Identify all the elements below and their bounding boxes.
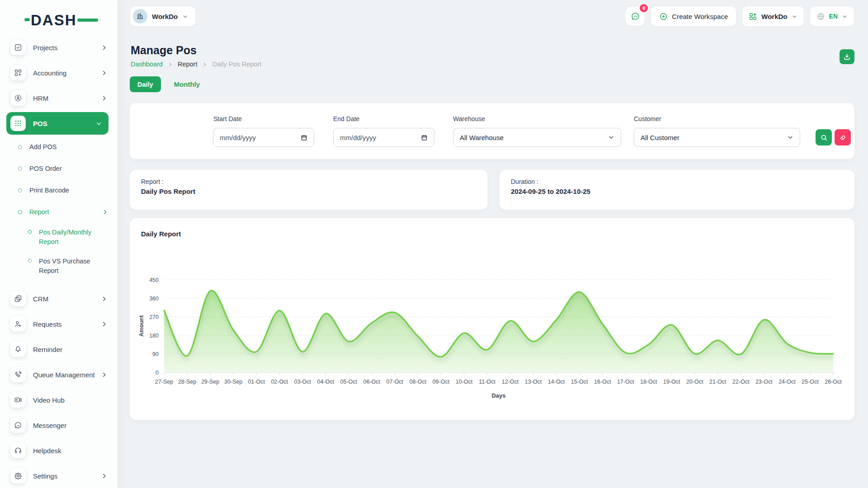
- chart-title: Daily Report: [141, 230, 181, 238]
- sidebar-item-add-pos[interactable]: Add POS: [0, 136, 118, 158]
- dots-grid-icon: [10, 116, 26, 131]
- x-tick-label: 22-Oct: [732, 379, 750, 385]
- sidebar-item-queue-management[interactable]: Queue Management: [0, 362, 118, 387]
- x-tick-label: 26-Oct: [825, 379, 842, 385]
- sidebar-item-label: POS Order: [29, 165, 62, 172]
- sidebar-item-pos[interactable]: POS: [6, 112, 108, 135]
- sidebar-item-hrm[interactable]: HRM: [0, 85, 118, 111]
- x-tick-label: 13-Oct: [525, 379, 542, 385]
- y-tick-label: 0: [156, 370, 159, 376]
- end-date-input[interactable]: mm/dd/yyyy: [333, 128, 434, 147]
- reset-filter-button[interactable]: [835, 129, 851, 145]
- sidebar-item-label: Add POS: [29, 143, 57, 150]
- sidebar-item-label: Projects: [33, 44, 57, 52]
- chevron-right-icon: [168, 62, 173, 67]
- daily-report-area-chart: 09018027036045027-Sep28-Sep29-Sep30-Sep0…: [130, 251, 854, 416]
- sidebar-item-label: Accounting: [33, 69, 66, 77]
- x-tick-label: 18-Oct: [640, 379, 657, 385]
- report-period-tabs: Daily Monthly: [130, 76, 200, 92]
- duration-value: 2024-09-25 to 2024-10-25: [511, 188, 590, 195]
- sidebar-item-label: Helpdesk: [33, 447, 61, 455]
- language-code: EN: [829, 13, 838, 20]
- breadcrumb-dashboard[interactable]: Dashboard: [131, 61, 163, 68]
- sidebar-item-settings[interactable]: Settings: [0, 463, 118, 488]
- sidebar-item-label: Queue Management: [33, 371, 95, 379]
- sidebar-item-requests[interactable]: Requests: [0, 311, 118, 337]
- warehouse-label: Warehouse: [453, 115, 485, 122]
- download-button[interactable]: [840, 49, 854, 64]
- sidebar-item-accounting[interactable]: Accounting: [0, 60, 118, 85]
- chevron-right-icon: [102, 209, 108, 216]
- create-workspace-button[interactable]: Create Workspace: [651, 6, 736, 26]
- chevron-down-icon: [182, 14, 188, 19]
- x-tick-label: 06-Oct: [363, 379, 381, 385]
- workspace-avatar: [133, 9, 147, 23]
- sidebar-item-label: Report: [29, 208, 49, 216]
- sidebar-item-projects[interactable]: Projects: [0, 35, 118, 60]
- sidebar-item-pos-order[interactable]: POS Order: [0, 158, 118, 179]
- warehouse-select[interactable]: All Warehouse: [453, 128, 621, 147]
- messages-button[interactable]: 0: [626, 7, 645, 26]
- caret-down-icon: [787, 134, 793, 141]
- sidebar-item-pos-daily-monthly-report[interactable]: Pos Daily/Monthly Report: [0, 223, 118, 252]
- chevron-right-icon: [101, 44, 108, 51]
- workspace-selector[interactable]: WorkDo: [130, 6, 195, 26]
- customer-select[interactable]: All Customer: [634, 128, 800, 147]
- chat-bubble-icon: [10, 418, 26, 433]
- y-tick-label: 270: [149, 314, 159, 320]
- x-tick-label: 16-Oct: [594, 379, 611, 385]
- x-tick-label: 30-Sep: [224, 379, 242, 385]
- circle-plus-icon: [659, 12, 668, 21]
- logo-accent-bar: [77, 19, 98, 22]
- language-selector[interactable]: EN: [810, 6, 854, 26]
- caret-down-icon: [608, 134, 614, 141]
- sidebar-item-reminder[interactable]: Reminder: [0, 337, 118, 362]
- x-axis-title: Days: [491, 392, 505, 399]
- top-header: WorkDo 0 Create Workspace WorkDo EN: [118, 0, 868, 33]
- search-button[interactable]: [816, 129, 832, 145]
- gear-icon: [10, 468, 26, 483]
- chat-dots-icon: [631, 12, 640, 21]
- breadcrumb-report[interactable]: Report: [178, 61, 198, 68]
- globe-icon: [816, 12, 825, 21]
- duration-label: Duration :: [511, 178, 538, 185]
- y-tick-label: 360: [149, 296, 159, 302]
- duration-summary-card: Duration : 2024-09-25 to 2024-10-25: [500, 170, 854, 210]
- brand-logo[interactable]: DASH: [31, 12, 90, 29]
- x-tick-label: 20-Oct: [686, 379, 703, 385]
- bell-icon: [10, 342, 26, 357]
- customer-label: Customer: [634, 115, 661, 122]
- y-tick-label: 90: [152, 351, 159, 357]
- app-menu-button[interactable]: WorkDo: [742, 6, 803, 26]
- x-tick-label: 27-Sep: [155, 379, 173, 385]
- x-tick-label: 23-Oct: [755, 379, 773, 385]
- x-tick-label: 02-Oct: [271, 379, 288, 385]
- sidebar-item-helpdesk[interactable]: Helpdesk: [0, 438, 118, 463]
- x-tick-label: 07-Oct: [387, 379, 404, 385]
- x-tick-label: 14-Oct: [548, 379, 565, 385]
- y-tick-label: 180: [149, 333, 159, 339]
- sidebar-item-messenger[interactable]: Messenger: [0, 413, 118, 438]
- chevron-down-icon: [842, 14, 848, 19]
- breadcrumb: Dashboard Report Daily Pos Report: [131, 61, 261, 68]
- workspace-name: WorkDo: [152, 13, 178, 20]
- sidebar-item-crm[interactable]: CRM: [0, 286, 118, 311]
- chevron-right-icon: [101, 371, 108, 378]
- bullet-icon: [17, 144, 23, 150]
- sidebar-item-video-hub[interactable]: Video Hub: [0, 387, 118, 413]
- tab-monthly[interactable]: Monthly: [174, 80, 200, 88]
- sidebar-item-pos-vs-purchase-report[interactable]: Pos VS Purchase Report: [0, 252, 118, 281]
- filter-card: Start Date End Date Warehouse Customer m…: [130, 103, 854, 159]
- messages-badge: 0: [640, 4, 648, 12]
- x-tick-label: 21-Oct: [709, 379, 726, 385]
- start-date-input[interactable]: mm/dd/yyyy: [213, 128, 314, 147]
- sidebar-item-print-barcode[interactable]: Print Barcode: [0, 179, 118, 201]
- tab-daily[interactable]: Daily: [130, 76, 161, 92]
- sidebar-item-report[interactable]: Report: [0, 201, 118, 223]
- start-date-label: Start Date: [213, 115, 242, 122]
- sidebar-item-label: CRM: [33, 295, 48, 303]
- x-tick-label: 03-Oct: [294, 379, 311, 385]
- chevron-right-icon: [101, 70, 108, 76]
- sidebar-item-label: Settings: [33, 472, 57, 480]
- chevron-right-icon: [101, 473, 108, 479]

Exercise instructions -> This exercise calls for a verbatim output of the entries, pictures omitted.

Task response ->
Identify all the elements below and their bounding boxes.
- chart-title: Daily Report: [141, 230, 181, 238]
- sidebar-item-add-pos[interactable]: Add POS: [0, 136, 118, 158]
- dots-grid-icon: [10, 116, 26, 131]
- x-tick-label: 22-Oct: [732, 379, 750, 385]
- sidebar-item-queue-management[interactable]: Queue Management: [0, 362, 118, 387]
- x-tick-label: 26-Oct: [825, 379, 842, 385]
- sidebar-item-label: POS Order: [29, 165, 62, 172]
- sidebar-item-pos[interactable]: POS: [6, 112, 108, 135]
- sidebar-item-hrm[interactable]: HRM: [0, 85, 118, 111]
- x-tick-label: 13-Oct: [525, 379, 542, 385]
- y-tick-label: 0: [156, 370, 159, 376]
- end-date-input[interactable]: mm/dd/yyyy: [333, 128, 434, 147]
- reset-filter-button[interactable]: [835, 129, 851, 145]
- sidebar-item-label: Add POS: [29, 143, 57, 150]
- sidebar-item-label: Projects: [33, 44, 57, 52]
- chevron-right-icon: [168, 62, 173, 67]
- daily-report-area-chart: 09018027036045027-Sep28-Sep29-Sep30-Sep0…: [130, 251, 854, 416]
- sidebar-item-label: Accounting: [33, 69, 66, 77]
- x-tick-label: 18-Oct: [640, 379, 657, 385]
- report-period-tabs: Daily Monthly: [130, 76, 200, 92]
- duration-value: 2024-09-25 to 2024-10-25: [511, 188, 590, 195]
- sidebar-item-label: Helpdesk: [33, 447, 61, 455]
- language-code: EN: [829, 13, 838, 20]
- breadcrumb-dashboard[interactable]: Dashboard: [131, 61, 163, 68]
- sidebar-item-settings[interactable]: Settings: [0, 463, 118, 488]
- sidebar-item-label: Queue Management: [33, 371, 95, 379]
- sidebar-item-requests[interactable]: Requests: [0, 311, 118, 337]
- warehouse-label: Warehouse: [453, 115, 485, 122]
- download-button[interactable]: [840, 49, 854, 64]
- sidebar-item-accounting[interactable]: Accounting: [0, 60, 118, 85]
- chevron-right-icon: [102, 209, 108, 216]
- create-workspace-button[interactable]: Create Workspace: [651, 6, 736, 26]
- chevron-down-icon: [182, 14, 188, 19]
- x-tick-label: 06-Oct: [363, 379, 381, 385]
- workspace-avatar: [133, 9, 147, 23]
- sidebar-item-label: Report: [29, 208, 49, 216]
- sidebar-item-projects[interactable]: Projects: [0, 35, 118, 60]
- sidebar-item-pos-order[interactable]: POS Order: [0, 158, 118, 179]
- warehouse-select[interactable]: All Warehouse: [453, 128, 621, 147]
- messages-button[interactable]: 0: [626, 7, 645, 26]
- caret-down-icon: [787, 134, 793, 141]
- sidebar-item-pos-daily-monthly-report[interactable]: Pos Daily/Monthly Report: [0, 223, 118, 252]
- chevron-right-icon: [101, 44, 108, 51]
- workspace-selector[interactable]: WorkDo: [130, 6, 195, 26]
- customer-select[interactable]: All Customer: [634, 128, 800, 147]
- chat-bubble-icon: [10, 418, 26, 433]
- y-tick-label: 270: [149, 314, 159, 320]
- x-tick-label: 16-Oct: [594, 379, 611, 385]
- x-tick-label: 30-Sep: [224, 379, 242, 385]
- circle-plus-icon: [659, 12, 668, 21]
- logo-accent-bar: [77, 19, 98, 22]
- language-selector[interactable]: EN: [810, 6, 854, 26]
- caret-down-icon: [608, 134, 614, 141]
- sidebar-item-reminder[interactable]: Reminder: [0, 337, 118, 362]
- x-axis-title: Days: [491, 392, 505, 399]
- top-header: WorkDo 0 Create Workspace WorkDo EN: [118, 0, 868, 33]
- search-button[interactable]: [816, 129, 832, 145]
- gear-icon: [10, 468, 26, 483]
- chat-dots-icon: [631, 12, 640, 21]
- breadcrumb-report[interactable]: Report: [178, 61, 198, 68]
- globe-icon: [816, 12, 825, 21]
- duration-label: Duration :: [511, 178, 538, 185]
- y-tick-label: 360: [149, 296, 159, 302]
- duration-summary-card: Duration : 2024-09-25 to 2024-10-25: [500, 170, 854, 210]
- brand-logo[interactable]: DASH: [31, 12, 90, 29]
- x-tick-label: 20-Oct: [686, 379, 703, 385]
- bell-icon: [10, 342, 26, 357]
- customer-label: Customer: [634, 115, 661, 122]
- y-tick-label: 90: [152, 351, 159, 357]
- app-menu-button[interactable]: WorkDo: [742, 6, 803, 26]
- x-tick-label: 27-Sep: [155, 379, 173, 385]
- x-tick-label: 23-Oct: [755, 379, 773, 385]
- x-tick-label: 02-Oct: [271, 379, 288, 385]
- sidebar-item-helpdesk[interactable]: Helpdesk: [0, 438, 118, 463]
- x-tick-label: 07-Oct: [387, 379, 404, 385]
- x-tick-label: 14-Oct: [548, 379, 565, 385]
- y-tick-label: 180: [149, 333, 159, 339]
- sidebar-item-messenger[interactable]: Messenger: [0, 413, 118, 438]
- chevron-down-icon: [842, 14, 848, 19]
- breadcrumb: Dashboard Report Daily Pos Report: [131, 61, 261, 68]
- workspace-name: WorkDo: [152, 13, 178, 20]
- sidebar-item-crm[interactable]: CRM: [0, 286, 118, 311]
- chevron-right-icon: [101, 371, 108, 378]
- bullet-icon: [17, 144, 23, 150]
- sidebar-item-video-hub[interactable]: Video Hub: [0, 387, 118, 413]
- tab-monthly[interactable]: Monthly: [174, 80, 200, 88]
- sidebar-item-pos-vs-purchase-report[interactable]: Pos VS Purchase Report: [0, 252, 118, 281]
- filter-card: Start Date End Date Warehouse Customer m…: [130, 103, 854, 159]
- messages-badge: 0: [640, 4, 648, 12]
- x-tick-label: 21-Oct: [709, 379, 726, 385]
- start-date-input[interactable]: mm/dd/yyyy: [213, 128, 314, 147]
- sidebar-item-print-barcode[interactable]: Print Barcode: [0, 179, 118, 201]
- tab-daily[interactable]: Daily: [130, 76, 161, 92]
- sidebar-item-report[interactable]: Report: [0, 201, 118, 223]
- start-date-label: Start Date: [213, 115, 242, 122]
- sidebar-item-label: CRM: [33, 295, 48, 303]
- x-tick-label: 03-Oct: [294, 379, 311, 385]
- chevron-right-icon: [101, 70, 108, 76]
- sidebar-item-label: Settings: [33, 472, 57, 480]
- chevron-right-icon: [101, 473, 108, 479]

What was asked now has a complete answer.